Dr. Bull still does not have high-protection masks for his training, nine months after the first case of the virus was confirmed in France. And he said he sees more patients with COVID-19 symptoms now than he did in the spring.
He and other doctors accused the government of lying to the public earlier in the year, when top officials said public masks were unnecessary even as they struggled to ensure adequate supplies for hospitals. in France amid growing global demand..
“They should have said that there was no mask. That is the real problem,” he said. “They refused to tell the truth.”
The government said its early guidance on not wearing a mask was based on a limited understanding of the new coronavirus at the time.
Asked about the findings on Thursday, current Prime Minister Jean Castex would not comment on the investigation but said he had “total” confidence in the health minister to do his job.
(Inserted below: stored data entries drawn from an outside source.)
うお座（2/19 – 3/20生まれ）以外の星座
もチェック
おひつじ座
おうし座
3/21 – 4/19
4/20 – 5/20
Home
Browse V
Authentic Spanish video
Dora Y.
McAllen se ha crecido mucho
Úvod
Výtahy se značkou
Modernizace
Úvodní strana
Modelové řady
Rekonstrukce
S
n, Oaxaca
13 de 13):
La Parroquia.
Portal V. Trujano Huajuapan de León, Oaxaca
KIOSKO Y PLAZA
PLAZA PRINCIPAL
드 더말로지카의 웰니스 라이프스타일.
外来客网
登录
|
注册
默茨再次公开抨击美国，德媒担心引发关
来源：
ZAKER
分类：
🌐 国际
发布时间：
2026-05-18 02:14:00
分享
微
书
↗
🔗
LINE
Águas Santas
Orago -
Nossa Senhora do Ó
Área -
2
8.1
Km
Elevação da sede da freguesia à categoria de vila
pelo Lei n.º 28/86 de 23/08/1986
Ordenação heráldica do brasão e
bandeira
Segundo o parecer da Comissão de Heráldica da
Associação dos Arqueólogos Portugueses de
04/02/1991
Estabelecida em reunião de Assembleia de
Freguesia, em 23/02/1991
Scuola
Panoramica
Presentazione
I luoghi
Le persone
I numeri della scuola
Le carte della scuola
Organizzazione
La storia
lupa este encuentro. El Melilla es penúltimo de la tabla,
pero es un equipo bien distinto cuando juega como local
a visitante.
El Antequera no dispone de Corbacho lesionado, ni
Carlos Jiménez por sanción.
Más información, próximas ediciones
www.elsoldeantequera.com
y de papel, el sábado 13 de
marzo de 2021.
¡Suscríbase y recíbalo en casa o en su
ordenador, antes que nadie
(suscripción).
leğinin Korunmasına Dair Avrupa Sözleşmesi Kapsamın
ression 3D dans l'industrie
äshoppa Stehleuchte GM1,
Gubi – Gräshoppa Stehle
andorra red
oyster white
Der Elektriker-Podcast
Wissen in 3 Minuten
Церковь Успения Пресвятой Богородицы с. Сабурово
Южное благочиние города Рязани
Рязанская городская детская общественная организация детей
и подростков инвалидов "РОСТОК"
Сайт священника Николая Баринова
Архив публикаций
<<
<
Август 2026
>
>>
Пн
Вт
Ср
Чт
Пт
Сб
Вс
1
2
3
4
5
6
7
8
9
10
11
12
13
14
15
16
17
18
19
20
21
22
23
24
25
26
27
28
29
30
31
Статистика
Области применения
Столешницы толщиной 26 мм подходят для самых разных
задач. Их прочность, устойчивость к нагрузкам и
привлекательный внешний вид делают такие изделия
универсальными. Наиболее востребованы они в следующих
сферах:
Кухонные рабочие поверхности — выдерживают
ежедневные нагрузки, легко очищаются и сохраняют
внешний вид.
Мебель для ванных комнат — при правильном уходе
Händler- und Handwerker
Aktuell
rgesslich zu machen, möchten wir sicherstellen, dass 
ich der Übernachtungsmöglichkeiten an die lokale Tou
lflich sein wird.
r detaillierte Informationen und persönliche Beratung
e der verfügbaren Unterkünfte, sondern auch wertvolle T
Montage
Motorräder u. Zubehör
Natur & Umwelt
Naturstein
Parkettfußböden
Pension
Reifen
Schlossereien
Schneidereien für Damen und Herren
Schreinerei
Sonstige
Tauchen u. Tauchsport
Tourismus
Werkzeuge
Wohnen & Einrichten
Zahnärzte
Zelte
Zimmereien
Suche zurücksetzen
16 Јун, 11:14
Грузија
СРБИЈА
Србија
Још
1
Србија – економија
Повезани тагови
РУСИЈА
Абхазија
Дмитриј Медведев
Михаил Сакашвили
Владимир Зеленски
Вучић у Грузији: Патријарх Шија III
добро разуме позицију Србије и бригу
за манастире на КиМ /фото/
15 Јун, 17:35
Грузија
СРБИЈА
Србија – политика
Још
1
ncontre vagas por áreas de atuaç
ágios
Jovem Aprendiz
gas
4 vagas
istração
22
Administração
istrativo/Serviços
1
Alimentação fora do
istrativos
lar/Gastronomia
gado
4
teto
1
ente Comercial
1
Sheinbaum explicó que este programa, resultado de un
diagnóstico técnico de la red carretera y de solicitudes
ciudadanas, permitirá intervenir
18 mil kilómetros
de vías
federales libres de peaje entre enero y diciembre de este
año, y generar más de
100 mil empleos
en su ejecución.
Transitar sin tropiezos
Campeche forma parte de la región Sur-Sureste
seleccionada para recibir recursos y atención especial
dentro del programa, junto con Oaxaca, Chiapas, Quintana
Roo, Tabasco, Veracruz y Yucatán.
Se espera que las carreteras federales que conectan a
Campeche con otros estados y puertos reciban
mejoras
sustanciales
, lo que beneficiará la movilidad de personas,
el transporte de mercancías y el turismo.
The government continues to send mixed messages about the virus. In addition to the curfew in many cities, the prime minister announced a nationwide ban on public weddings on Thursday, though the president urged French citizens to travel as usual for the upcoming autumn school holidays.
The government has announced it will deploy 12,000 police officers to implement the new curfew, and will spend another 1 billion euros to help businesses most vulnerable to the latest virus restrictions.
“Our countrymen thought that this health crisis was behind us,” Castex said. “But we can’t live normally as long as the virus is here.”
France registers nearly 180 virus cases per 100,000 people per week, with 22,591 total new cases on Wednesday. It reported one of the highest number of deaths in connection with the virus in the world, with more than 33,000 lives lost.
Michel Euler and Catherine Gaschka contributed to this report.